# Stored records
--------------------------------------------------

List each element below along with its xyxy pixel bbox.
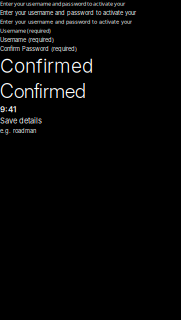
staticText: Confirmed xyxy=(0,79,86,103)
staticText: Confirmed xyxy=(0,54,93,77)
staticText: Enter your username and password to acti… xyxy=(0,18,132,25)
staticText: Enter your username and password to acti… xyxy=(0,0,125,7)
staticText: e.g. roadman xyxy=(0,127,36,134)
staticText: Save details xyxy=(0,116,42,125)
staticText: Confirm Password (required) xyxy=(0,45,77,52)
staticText: Username (required) xyxy=(0,27,51,34)
staticText: Enter your username and password to acti… xyxy=(0,9,136,16)
staticText: 9:41 xyxy=(0,105,16,114)
staticText: Username (required) xyxy=(0,36,54,43)
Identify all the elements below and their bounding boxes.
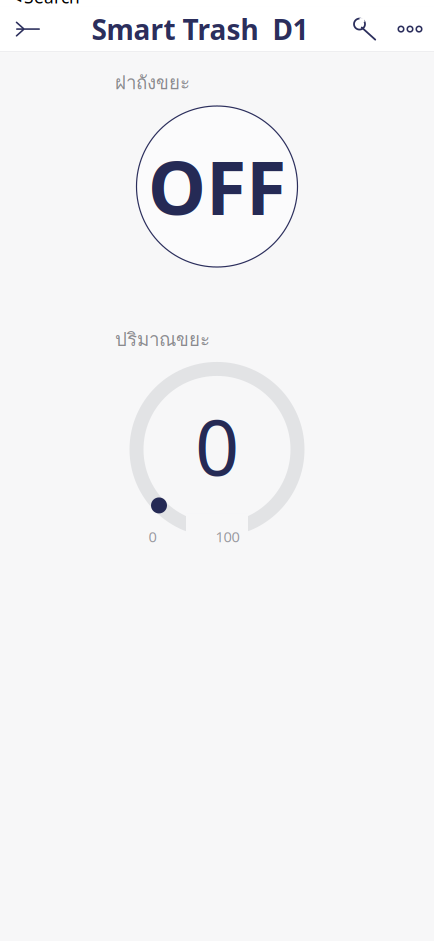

--------------------------------------------------

# Task directions
Set down all the entries above verbatim, and include none of the pictures.

# Exercise answer
List each element below along with its xyxy pixel bbox.
staticText: Confirmed xyxy=(0,79,86,103)
staticText: Confirmed xyxy=(0,54,93,77)
staticText: Enter your username and password to acti… xyxy=(0,18,132,25)
staticText: Enter your username and password to acti… xyxy=(0,0,125,7)
staticText: e.g. roadman xyxy=(0,127,36,134)
staticText: Save details xyxy=(0,116,42,125)
staticText: Confirm Password (required) xyxy=(0,45,77,52)
staticText: Username (required) xyxy=(0,27,51,34)
staticText: Enter your username and password to acti… xyxy=(0,9,136,16)
staticText: 9:41 xyxy=(0,105,16,114)
staticText: Username (required) xyxy=(0,36,54,43)
Identify all the elements below and their bounding boxes.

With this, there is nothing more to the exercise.